• [Activity]
Use the entries below and reproduce exactly the lines from the one containing "растрата, она тоже" down to the one containing "врачи. Сказано было, что", both of them included.

(Material shown begins)

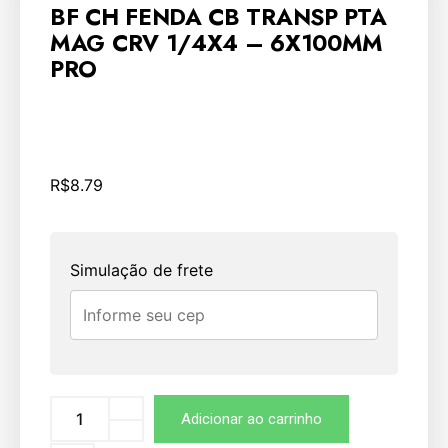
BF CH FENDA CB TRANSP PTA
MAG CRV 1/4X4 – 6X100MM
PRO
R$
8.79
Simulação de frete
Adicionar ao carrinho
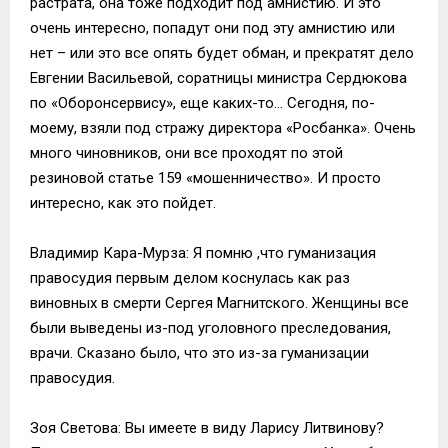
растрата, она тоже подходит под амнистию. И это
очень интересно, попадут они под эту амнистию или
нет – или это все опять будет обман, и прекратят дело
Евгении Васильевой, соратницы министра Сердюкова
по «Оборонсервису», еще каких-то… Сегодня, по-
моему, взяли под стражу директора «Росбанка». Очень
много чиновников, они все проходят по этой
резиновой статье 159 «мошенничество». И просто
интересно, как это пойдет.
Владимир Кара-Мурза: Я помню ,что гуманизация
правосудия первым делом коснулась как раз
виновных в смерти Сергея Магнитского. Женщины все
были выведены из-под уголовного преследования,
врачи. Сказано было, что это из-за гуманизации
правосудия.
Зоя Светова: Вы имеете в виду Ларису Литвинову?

(Material shown ends)
(Material shown begins)

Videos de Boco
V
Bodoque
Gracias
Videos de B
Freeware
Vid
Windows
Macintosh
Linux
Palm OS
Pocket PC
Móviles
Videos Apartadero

(Material shown ends)

• [Your solution]
растрата, она тоже подходит под амнистию. И это
очень интересно, попадут они под эту амнистию или
нет – или это все опять будет обман, и прекратят дело
Евгении Васильевой, соратницы министра Сердюкова
по «Оборонсервису», еще каких-то… Сегодня, по-
моему, взяли под стражу директора «Росбанка». Очень
много чиновников, они все проходят по этой
резиновой статье 159 «мошенничество». И просто
интересно, как это пойдет.
Владимир Кара-Мурза: Я помню ,что гуманизация
правосудия первым делом коснулась как раз
виновных в смерти Сергея Магнитского. Женщины все
были выведены из-под уголовного преследования,
врачи. Сказано было, что это из-за гуманизации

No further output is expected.